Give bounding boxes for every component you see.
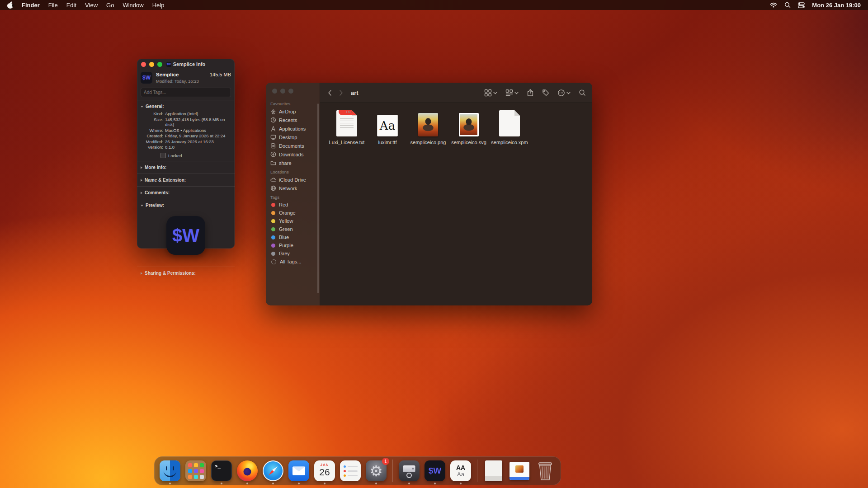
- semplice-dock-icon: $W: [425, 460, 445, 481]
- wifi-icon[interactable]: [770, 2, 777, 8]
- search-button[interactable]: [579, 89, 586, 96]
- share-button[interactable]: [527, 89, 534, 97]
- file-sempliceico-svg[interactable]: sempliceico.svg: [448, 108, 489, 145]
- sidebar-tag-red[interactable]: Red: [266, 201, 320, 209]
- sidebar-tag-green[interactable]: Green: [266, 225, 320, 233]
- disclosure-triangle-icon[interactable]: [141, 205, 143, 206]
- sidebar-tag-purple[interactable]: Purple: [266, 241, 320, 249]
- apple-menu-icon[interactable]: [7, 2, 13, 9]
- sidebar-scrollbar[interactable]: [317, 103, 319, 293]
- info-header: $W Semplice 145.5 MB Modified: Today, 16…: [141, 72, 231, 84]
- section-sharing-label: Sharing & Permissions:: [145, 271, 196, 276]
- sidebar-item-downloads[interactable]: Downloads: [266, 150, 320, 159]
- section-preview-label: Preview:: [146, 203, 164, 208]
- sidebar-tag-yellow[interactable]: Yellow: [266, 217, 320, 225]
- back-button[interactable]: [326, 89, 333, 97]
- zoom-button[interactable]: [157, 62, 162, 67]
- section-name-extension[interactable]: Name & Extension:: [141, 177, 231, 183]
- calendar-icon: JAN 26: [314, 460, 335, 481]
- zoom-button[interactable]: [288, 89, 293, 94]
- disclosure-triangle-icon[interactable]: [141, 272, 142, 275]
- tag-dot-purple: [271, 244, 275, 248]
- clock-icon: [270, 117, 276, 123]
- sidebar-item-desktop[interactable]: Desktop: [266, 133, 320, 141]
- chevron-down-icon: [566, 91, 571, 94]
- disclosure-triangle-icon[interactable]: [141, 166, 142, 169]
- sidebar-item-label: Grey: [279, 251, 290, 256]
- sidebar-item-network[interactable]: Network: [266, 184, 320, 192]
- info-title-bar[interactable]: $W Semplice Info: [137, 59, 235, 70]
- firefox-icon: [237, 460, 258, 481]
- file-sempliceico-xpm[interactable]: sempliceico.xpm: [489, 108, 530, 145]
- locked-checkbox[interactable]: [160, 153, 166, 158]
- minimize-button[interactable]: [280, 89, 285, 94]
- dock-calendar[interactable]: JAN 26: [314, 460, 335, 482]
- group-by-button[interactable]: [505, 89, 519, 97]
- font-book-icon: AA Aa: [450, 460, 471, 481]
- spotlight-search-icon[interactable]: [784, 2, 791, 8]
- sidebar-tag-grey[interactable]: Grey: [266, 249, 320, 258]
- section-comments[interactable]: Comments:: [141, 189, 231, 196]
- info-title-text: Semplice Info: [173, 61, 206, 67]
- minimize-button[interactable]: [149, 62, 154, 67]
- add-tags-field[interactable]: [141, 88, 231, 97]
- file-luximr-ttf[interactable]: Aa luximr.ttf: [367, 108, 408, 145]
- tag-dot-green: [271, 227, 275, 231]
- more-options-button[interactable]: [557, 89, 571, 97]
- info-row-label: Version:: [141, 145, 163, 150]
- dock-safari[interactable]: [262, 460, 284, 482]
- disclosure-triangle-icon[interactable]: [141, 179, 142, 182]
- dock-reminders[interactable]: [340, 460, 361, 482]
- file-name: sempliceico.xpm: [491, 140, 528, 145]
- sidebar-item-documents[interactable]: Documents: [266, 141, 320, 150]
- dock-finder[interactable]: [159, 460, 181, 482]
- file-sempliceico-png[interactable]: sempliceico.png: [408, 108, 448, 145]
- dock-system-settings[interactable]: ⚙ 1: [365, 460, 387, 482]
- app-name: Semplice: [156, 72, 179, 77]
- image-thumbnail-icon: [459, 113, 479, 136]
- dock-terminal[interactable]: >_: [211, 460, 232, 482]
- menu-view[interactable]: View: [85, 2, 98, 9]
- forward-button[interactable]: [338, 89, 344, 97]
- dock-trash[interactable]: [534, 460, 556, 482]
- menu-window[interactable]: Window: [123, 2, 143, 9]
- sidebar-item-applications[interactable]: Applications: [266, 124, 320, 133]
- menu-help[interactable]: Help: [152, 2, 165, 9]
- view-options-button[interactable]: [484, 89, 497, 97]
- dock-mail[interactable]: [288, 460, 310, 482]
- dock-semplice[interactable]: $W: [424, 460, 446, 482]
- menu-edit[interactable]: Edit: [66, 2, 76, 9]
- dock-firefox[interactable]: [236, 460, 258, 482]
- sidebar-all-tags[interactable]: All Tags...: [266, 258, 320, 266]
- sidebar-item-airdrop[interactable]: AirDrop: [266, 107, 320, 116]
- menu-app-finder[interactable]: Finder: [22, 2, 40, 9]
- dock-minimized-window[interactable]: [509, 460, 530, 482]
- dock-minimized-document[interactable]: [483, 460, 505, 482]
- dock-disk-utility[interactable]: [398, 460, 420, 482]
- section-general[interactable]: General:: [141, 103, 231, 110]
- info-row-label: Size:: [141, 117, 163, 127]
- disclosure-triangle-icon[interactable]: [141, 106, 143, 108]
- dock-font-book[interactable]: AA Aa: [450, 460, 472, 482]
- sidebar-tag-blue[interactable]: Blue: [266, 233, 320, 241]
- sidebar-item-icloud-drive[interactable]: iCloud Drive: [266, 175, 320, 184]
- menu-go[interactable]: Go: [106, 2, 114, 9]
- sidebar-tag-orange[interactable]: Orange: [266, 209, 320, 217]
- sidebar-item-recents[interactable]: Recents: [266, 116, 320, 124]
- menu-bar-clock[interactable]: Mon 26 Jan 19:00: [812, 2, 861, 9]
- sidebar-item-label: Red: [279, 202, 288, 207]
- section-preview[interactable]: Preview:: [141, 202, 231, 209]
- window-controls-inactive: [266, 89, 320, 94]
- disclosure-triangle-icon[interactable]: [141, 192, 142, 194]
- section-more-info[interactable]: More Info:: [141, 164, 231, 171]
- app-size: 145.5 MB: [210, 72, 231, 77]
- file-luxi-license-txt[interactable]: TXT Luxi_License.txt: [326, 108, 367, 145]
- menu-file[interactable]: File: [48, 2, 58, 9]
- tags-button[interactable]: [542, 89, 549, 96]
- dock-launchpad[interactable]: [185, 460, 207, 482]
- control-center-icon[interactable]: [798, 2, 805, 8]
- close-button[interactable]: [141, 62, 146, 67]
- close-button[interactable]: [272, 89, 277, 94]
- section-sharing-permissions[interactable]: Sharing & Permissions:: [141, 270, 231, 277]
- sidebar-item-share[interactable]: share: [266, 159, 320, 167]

_The problem_
Note how many lines of the records contain the string "green", and give that number with nothing added.

_Reply_
2